(Your objective) Your task is to retype every entry exactly while omitting the pictures.

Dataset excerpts
[Start of Attachment]

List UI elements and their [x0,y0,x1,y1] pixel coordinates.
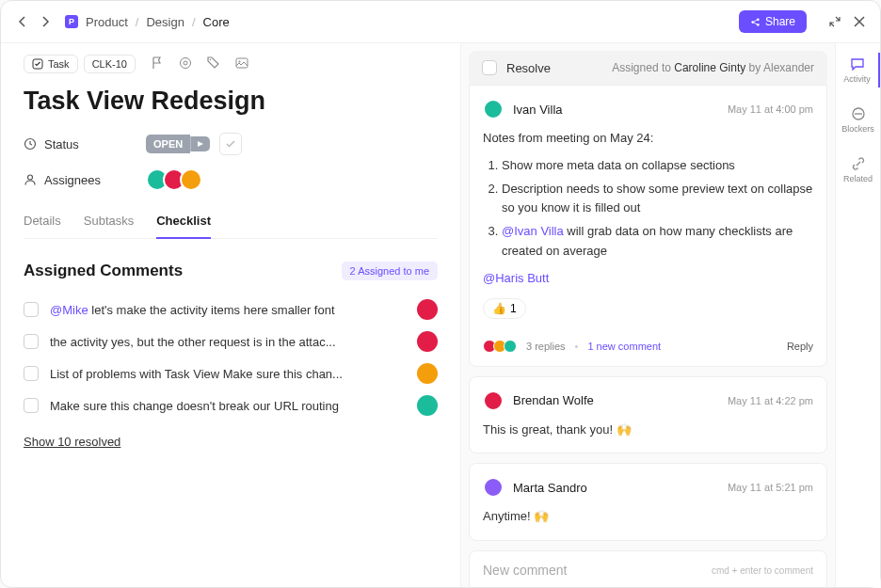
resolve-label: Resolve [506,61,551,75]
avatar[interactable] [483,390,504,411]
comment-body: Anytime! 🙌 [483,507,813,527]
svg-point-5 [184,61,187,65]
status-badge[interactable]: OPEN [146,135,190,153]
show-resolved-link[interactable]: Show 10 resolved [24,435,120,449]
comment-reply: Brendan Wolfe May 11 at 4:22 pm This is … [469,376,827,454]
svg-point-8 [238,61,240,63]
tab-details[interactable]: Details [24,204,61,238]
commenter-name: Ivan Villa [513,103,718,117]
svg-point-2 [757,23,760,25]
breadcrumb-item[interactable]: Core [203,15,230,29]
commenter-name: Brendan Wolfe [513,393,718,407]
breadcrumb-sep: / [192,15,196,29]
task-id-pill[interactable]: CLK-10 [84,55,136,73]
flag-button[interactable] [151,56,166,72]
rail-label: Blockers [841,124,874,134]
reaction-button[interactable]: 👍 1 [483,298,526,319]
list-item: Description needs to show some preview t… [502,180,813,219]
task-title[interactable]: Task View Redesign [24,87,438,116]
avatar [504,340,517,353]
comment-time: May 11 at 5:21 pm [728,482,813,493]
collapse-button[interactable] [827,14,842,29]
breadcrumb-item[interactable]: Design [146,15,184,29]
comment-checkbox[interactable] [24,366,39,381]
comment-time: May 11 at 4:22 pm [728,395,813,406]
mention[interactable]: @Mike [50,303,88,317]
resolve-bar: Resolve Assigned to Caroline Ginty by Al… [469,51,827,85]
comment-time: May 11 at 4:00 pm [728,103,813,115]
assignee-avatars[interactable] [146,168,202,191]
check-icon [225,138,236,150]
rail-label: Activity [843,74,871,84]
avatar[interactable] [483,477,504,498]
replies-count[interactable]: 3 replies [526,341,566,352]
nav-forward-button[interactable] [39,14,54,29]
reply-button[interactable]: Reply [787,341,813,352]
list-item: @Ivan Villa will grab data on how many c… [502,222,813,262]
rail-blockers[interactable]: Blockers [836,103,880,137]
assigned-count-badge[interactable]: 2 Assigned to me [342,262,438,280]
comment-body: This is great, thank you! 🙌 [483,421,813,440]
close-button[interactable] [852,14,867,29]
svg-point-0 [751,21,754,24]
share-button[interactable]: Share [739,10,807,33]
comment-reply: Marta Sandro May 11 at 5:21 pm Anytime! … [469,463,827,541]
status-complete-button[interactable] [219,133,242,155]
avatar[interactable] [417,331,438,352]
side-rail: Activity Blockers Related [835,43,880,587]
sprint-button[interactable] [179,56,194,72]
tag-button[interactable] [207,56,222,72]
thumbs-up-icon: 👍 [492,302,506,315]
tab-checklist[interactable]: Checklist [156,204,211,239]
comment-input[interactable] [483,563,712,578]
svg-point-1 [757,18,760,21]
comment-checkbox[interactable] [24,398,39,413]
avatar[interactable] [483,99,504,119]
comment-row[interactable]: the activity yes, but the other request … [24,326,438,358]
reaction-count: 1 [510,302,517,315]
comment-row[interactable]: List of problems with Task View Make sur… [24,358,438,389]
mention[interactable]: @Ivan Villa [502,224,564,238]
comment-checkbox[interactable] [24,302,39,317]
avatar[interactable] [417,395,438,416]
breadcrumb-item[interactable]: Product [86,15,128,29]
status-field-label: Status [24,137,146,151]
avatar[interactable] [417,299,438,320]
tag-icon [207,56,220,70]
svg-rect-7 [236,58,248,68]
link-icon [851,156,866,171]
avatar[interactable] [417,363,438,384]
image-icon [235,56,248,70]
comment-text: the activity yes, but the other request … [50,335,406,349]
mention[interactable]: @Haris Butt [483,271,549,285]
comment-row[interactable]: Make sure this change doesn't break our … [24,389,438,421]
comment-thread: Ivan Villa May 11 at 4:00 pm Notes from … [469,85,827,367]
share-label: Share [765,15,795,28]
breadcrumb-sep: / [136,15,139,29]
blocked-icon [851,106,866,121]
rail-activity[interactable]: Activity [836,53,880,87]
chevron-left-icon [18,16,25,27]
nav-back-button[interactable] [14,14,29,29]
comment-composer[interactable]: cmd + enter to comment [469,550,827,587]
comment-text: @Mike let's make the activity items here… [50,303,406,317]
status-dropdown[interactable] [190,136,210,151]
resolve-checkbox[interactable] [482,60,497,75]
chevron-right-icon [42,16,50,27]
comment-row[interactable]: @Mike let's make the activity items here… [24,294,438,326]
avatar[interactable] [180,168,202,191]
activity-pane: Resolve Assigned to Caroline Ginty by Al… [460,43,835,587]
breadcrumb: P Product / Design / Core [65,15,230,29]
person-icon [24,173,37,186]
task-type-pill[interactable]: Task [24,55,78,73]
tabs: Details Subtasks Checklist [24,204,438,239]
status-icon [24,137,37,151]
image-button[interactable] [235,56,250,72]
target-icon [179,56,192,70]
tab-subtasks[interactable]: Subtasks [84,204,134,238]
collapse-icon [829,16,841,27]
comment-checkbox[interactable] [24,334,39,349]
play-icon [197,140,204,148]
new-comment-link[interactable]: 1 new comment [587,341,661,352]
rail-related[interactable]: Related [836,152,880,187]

[End of Attachment]

(Reply to the exercise)
List UI elements and their [x0,y0,x1,y1] pixel coordinates.
resolve-label: Resolve [506,61,551,75]
avatar[interactable] [483,390,504,411]
comment-body: Anytime! 🙌 [483,507,813,527]
svg-point-5 [184,61,187,65]
status-badge[interactable]: OPEN [146,135,190,153]
show-resolved-link[interactable]: Show 10 resolved [24,435,120,449]
comment-reply: Brendan Wolfe May 11 at 4:22 pm This is … [469,376,827,454]
svg-point-8 [238,61,240,63]
tab-details[interactable]: Details [24,204,61,238]
commenter-name: Ivan Villa [513,103,718,117]
svg-point-2 [757,23,760,25]
breadcrumb-item[interactable]: Core [203,15,230,29]
commenter-name: Brendan Wolfe [513,393,718,407]
breadcrumb-sep: / [192,15,196,29]
task-id-pill[interactable]: CLK-10 [84,55,136,73]
flag-button[interactable] [151,56,166,72]
rail-label: Blockers [841,124,874,134]
reaction-button[interactable]: 👍 1 [483,298,526,319]
list-item: Description needs to show some preview t… [502,180,813,219]
task-title[interactable]: Task View Redesign [24,87,438,116]
avatar [504,340,517,353]
comment-time: May 11 at 5:21 pm [728,482,813,493]
collapse-button[interactable] [827,14,842,29]
breadcrumb-item[interactable]: Design [146,15,184,29]
comment-checkbox[interactable] [24,366,39,381]
comment-time: May 11 at 4:22 pm [728,395,813,406]
mention[interactable]: @Mike [50,303,88,317]
resolve-bar: Resolve Assigned to Caroline Ginty by Al… [469,51,827,85]
comment-time: May 11 at 4:00 pm [728,103,813,115]
assignee-avatars[interactable] [146,168,202,191]
check-icon [225,138,236,150]
rail-label: Activity [843,74,871,84]
avatar[interactable] [483,477,504,498]
replies-count[interactable]: 3 replies [526,341,566,352]
nav-forward-button[interactable] [39,14,54,29]
reply-button[interactable]: Reply [787,341,813,352]
list-item: @Ivan Villa will grab data on how many c… [502,222,813,262]
rail-blockers[interactable]: Blockers [836,103,880,137]
assigned-count-badge[interactable]: 2 Assigned to me [342,262,438,280]
comment-body: This is great, thank you! 🙌 [483,421,813,440]
close-button[interactable] [852,14,867,29]
svg-point-0 [751,21,754,24]
share-button[interactable]: Share [739,10,807,33]
comment-reply: Marta Sandro May 11 at 5:21 pm Anytime! … [469,463,827,541]
status-complete-button[interactable] [219,133,242,155]
avatar[interactable] [417,331,438,352]
side-rail: Activity Blockers Related [835,43,880,587]
sprint-button[interactable] [179,56,194,72]
tag-button[interactable] [207,56,222,72]
thumbs-up-icon: 👍 [492,302,506,315]
tab-checklist[interactable]: Checklist [156,204,211,239]
comment-input[interactable] [483,563,712,578]
svg-point-1 [757,18,760,21]
comment-checkbox[interactable] [24,398,39,413]
avatar[interactable] [483,99,504,119]
comment-row[interactable]: the activity yes, but the other request … [24,326,438,358]
reaction-count: 1 [510,302,517,315]
comment-row[interactable]: List of problems with Task View Make sur… [24,358,438,389]
mention[interactable]: @Ivan Villa [502,224,564,238]
comment-checkbox[interactable] [24,302,39,317]
avatar[interactable] [417,395,438,416]
breadcrumb-item[interactable]: Product [86,15,128,29]
status-field-label: Status [24,137,146,151]
avatar[interactable] [417,299,438,320]
tag-icon [207,56,220,70]
svg-rect-7 [236,58,248,68]
link-icon [851,156,866,171]
avatar[interactable] [417,363,438,384]
image-icon [235,56,248,70]
comment-text: the activity yes, but the other request … [50,335,406,349]
mention[interactable]: @Haris Butt [483,271,549,285]
comment-row[interactable]: Make sure this change doesn't break our … [24,389,438,421]
comment-thread: Ivan Villa May 11 at 4:00 pm Notes from … [469,85,827,367]
share-label: Share [765,15,795,28]
breadcrumb-sep: / [136,15,139,29]
blocked-icon [851,106,866,121]
rail-activity[interactable]: Activity [836,53,880,87]
chevron-left-icon [18,16,25,27]
nav-back-button[interactable] [14,14,29,29]
comment-composer[interactable]: cmd + enter to comment [469,550,827,587]
comment-text: @Mike let's make the activity items here… [50,303,406,317]
status-dropdown[interactable] [190,136,210,151]
resolve-checkbox[interactable] [482,60,497,75]
chevron-right-icon [42,16,50,27]
comment-row[interactable]: @Mike let's make the activity items here… [24,294,438,326]
avatar[interactable] [180,168,202,191]
activity-pane: Resolve Assigned to Caroline Ginty by Al… [460,43,835,587]
breadcrumb: P Product / Design / Core [65,15,230,29]
person-icon [24,173,37,186]
task-type-pill[interactable]: Task [24,55,78,73]
tabs: Details Subtasks Checklist [24,204,438,239]
status-icon [24,137,37,151]
image-button[interactable] [235,56,250,72]
target-icon [179,56,192,70]
tab-subtasks[interactable]: Subtasks [84,204,134,238]
collapse-icon [829,16,841,27]
comment-checkbox[interactable] [24,334,39,349]
play-icon [197,140,204,148]
new-comment-link[interactable]: 1 new comment [587,341,661,352]
rail-related[interactable]: Related [836,152,880,187]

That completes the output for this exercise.